Given data
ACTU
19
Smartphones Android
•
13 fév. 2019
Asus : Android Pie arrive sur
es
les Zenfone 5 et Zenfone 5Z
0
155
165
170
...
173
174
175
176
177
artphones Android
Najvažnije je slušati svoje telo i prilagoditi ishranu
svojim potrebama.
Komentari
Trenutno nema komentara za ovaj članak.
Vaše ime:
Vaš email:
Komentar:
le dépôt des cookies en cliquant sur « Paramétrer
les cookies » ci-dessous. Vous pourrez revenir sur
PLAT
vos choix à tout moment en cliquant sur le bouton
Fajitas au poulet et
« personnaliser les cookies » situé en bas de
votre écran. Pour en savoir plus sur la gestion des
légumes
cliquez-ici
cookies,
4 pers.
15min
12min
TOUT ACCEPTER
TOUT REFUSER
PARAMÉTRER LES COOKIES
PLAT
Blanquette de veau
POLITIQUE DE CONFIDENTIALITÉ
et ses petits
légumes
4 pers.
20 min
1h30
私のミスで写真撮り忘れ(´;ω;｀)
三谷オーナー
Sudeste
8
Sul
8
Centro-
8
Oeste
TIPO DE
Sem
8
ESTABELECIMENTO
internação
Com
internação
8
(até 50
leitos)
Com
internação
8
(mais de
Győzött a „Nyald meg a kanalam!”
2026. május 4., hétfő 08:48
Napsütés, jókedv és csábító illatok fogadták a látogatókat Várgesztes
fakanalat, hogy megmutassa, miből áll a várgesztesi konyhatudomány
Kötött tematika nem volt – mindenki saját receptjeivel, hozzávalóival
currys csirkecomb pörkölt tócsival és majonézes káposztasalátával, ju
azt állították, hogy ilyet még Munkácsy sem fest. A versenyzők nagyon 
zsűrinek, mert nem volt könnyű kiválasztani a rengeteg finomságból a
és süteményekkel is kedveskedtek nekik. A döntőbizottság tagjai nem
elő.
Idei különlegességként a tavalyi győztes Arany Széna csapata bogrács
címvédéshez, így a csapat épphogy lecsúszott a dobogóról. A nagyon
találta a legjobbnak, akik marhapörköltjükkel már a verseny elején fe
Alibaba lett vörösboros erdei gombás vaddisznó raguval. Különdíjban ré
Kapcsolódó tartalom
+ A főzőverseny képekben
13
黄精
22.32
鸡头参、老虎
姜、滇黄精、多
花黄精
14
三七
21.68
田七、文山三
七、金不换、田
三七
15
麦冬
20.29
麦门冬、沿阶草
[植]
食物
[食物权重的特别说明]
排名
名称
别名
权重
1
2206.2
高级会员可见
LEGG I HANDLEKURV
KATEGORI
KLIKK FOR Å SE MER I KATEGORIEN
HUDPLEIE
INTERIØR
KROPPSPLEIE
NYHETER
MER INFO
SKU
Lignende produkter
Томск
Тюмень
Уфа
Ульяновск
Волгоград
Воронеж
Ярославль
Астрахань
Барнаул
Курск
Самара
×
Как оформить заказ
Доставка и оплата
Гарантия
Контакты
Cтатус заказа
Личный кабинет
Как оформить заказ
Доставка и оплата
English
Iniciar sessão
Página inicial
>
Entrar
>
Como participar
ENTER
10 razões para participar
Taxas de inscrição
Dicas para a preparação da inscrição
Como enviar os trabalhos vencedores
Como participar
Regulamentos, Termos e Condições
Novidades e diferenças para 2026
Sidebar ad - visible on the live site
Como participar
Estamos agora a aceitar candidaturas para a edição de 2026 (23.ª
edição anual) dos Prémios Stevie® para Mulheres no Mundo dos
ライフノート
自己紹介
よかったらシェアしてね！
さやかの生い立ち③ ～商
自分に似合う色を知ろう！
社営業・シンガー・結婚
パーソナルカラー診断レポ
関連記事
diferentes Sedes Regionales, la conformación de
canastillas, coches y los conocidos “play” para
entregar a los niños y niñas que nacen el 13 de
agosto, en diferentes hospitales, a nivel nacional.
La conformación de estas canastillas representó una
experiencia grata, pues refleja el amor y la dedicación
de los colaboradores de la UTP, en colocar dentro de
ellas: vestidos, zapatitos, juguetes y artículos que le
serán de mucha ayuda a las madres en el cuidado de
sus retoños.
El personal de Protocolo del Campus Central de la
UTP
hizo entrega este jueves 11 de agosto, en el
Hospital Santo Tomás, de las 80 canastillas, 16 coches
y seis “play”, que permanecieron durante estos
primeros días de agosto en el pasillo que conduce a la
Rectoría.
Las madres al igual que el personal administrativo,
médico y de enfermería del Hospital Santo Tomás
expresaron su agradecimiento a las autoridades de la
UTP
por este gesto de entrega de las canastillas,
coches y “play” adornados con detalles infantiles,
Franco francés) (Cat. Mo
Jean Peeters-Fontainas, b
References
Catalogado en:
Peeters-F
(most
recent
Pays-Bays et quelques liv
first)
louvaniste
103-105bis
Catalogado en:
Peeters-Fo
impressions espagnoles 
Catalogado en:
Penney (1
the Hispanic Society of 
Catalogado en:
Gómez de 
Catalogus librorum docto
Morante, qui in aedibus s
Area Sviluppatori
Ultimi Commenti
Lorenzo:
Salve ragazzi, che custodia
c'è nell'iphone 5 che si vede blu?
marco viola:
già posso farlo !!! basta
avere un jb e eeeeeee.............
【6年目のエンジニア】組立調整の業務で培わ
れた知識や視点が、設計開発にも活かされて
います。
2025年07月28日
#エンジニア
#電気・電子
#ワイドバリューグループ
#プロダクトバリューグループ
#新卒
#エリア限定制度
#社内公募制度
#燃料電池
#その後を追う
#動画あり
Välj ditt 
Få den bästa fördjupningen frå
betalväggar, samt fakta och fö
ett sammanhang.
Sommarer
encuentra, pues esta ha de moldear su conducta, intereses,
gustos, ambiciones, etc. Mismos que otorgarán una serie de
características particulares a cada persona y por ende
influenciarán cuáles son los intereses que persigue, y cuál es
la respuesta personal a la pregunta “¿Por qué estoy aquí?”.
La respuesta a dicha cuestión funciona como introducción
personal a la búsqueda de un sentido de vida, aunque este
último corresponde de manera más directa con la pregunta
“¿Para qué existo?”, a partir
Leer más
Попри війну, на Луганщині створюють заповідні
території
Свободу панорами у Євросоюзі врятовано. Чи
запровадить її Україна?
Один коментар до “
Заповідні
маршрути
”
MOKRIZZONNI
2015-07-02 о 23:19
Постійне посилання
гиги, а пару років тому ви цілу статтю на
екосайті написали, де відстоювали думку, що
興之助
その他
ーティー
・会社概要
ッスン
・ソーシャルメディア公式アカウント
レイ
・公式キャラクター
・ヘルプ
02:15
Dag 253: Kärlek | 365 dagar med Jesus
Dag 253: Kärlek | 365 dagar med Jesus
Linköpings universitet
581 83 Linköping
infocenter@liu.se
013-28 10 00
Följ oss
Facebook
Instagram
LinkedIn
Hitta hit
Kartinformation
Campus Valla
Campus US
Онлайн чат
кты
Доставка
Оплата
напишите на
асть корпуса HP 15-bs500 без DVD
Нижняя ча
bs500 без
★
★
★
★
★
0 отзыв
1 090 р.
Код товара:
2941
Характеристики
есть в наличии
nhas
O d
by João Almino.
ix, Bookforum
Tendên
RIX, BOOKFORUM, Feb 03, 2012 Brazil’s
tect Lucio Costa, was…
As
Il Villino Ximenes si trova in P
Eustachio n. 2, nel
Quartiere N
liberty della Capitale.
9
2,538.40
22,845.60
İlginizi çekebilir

Problem requirements
Look over the records above and copy each line that includes the string "agosto".

Answer for the task
agosto, en diferentes hospitales, a nivel nacional.
hizo entrega este jueves 11 de agosto, en el
primeros días de agosto en el pasillo que conduce a la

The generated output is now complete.